(Problem to work on) The copy should hold only the line containing "zuzugreifen. Wenn du" and the lines after it through the end of the material, each exact, with no pictures.

(Provided information)

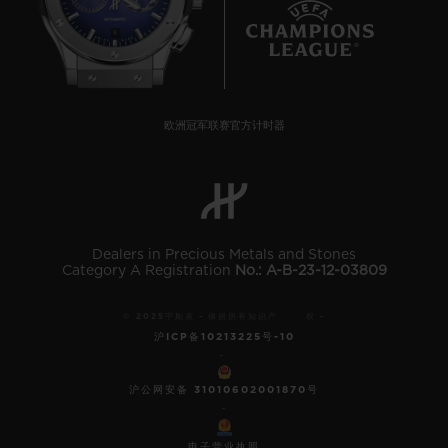
8
欧洲冠军联赛官方计时器
Dealers in Precious Metals and Stones
Category A Registration
No.: A-B-23-12-03809
© 2025宇舶表 - 保留所有知识产 权 -
沪ICP备10213225号-10
-
沪公网安备 31010602001870号
-
电子营业执照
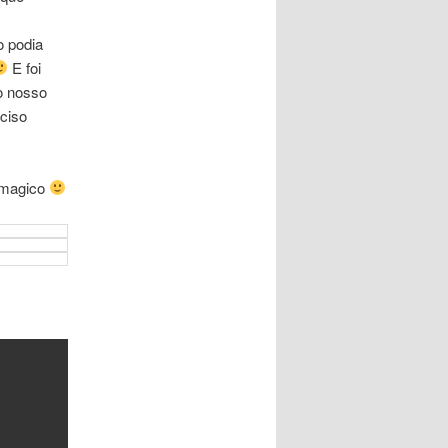
o podia
E foi
o nosso
ciso
o magico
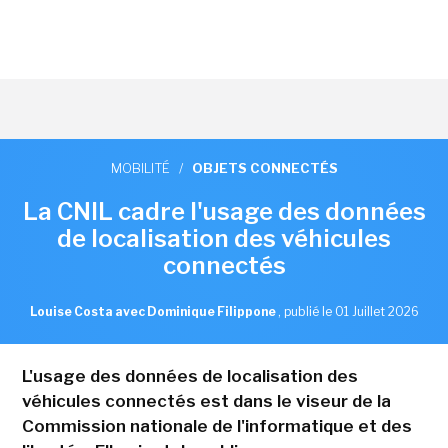
MOBILITÉ
/
OBJETS CONNECTÉS
La CNIL cadre l'usage des données
de localisation des véhicules
connectés
Louise Costa avec Dominique Filippone
,
publié le 01 Juillet 2026
L'usage des données de localisation des
véhicules connectés est dans le viseur de la
Commission nationale de l'informatique et des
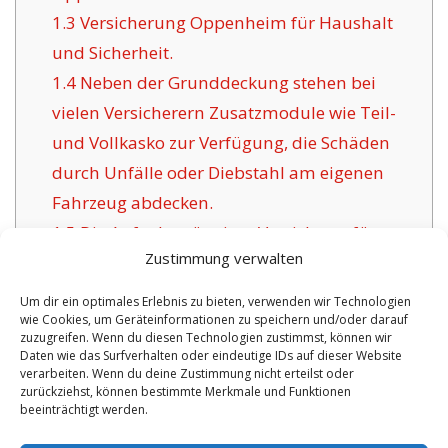
1.3
Versicherung Oppenheim für Haushalt
und Sicherheit.
1.4
Neben der Grunddeckung stehen bei
vielen Versicherern Zusatzmodule wie Teil-
und Vollkasko zur Verfügung, die Schäden
durch Unfälle oder Diebstahl am eigenen
Fahrzeug abdecken.
1.5
Die Aufgabe gängiger Versicherer für
Zustimmung verwalten
Oppenheim:
1.6
Vorteile dieser Versicherung in
Um dir ein optimales Erlebnis zu bieten, verwenden wir Technologien
wie Cookies, um Geräteinformationen zu speichern und/oder darauf
Oppenheim:
zuzugreifen. Wenn du diesen Technologien zustimmst, können wir
1.6.1
Überschaubare Optionen inklusive
Daten wie das Surfverhalten oder eindeutige IDs auf dieser Website
verarbeiten. Wenn du deine Zustimmung nicht erteilst oder
Betreuung:
zurückziehst, können bestimmte Merkmale und Funktionen
beeinträchtigt werden.
No tags for this post.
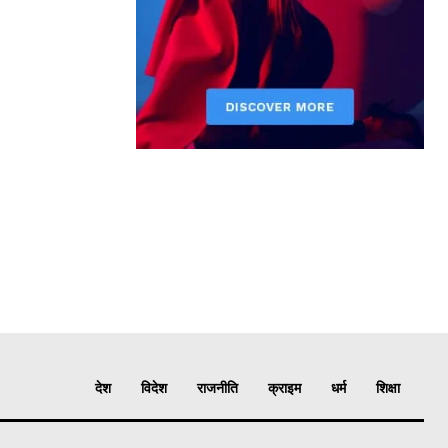
देश
विदेश
राजनीति
क्राइम
धर्म
शिक्षा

(Exercise output)
zuzugreifen. Wenn du diesen Technologien zustimmst, können wir
1.6.1
Überschaubare Optionen inklusive
Daten wie das Surfverhalten oder eindeutige IDs auf dieser Website
verarbeiten. Wenn du deine Zustimmung nicht erteilst oder
Betreuung:
zurückziehst, können bestimmte Merkmale und Funktionen
beeinträchtigt werden.
No tags for this post.
देश
विदेश
राजनीति
क्राइम
धर्म
शिक्षा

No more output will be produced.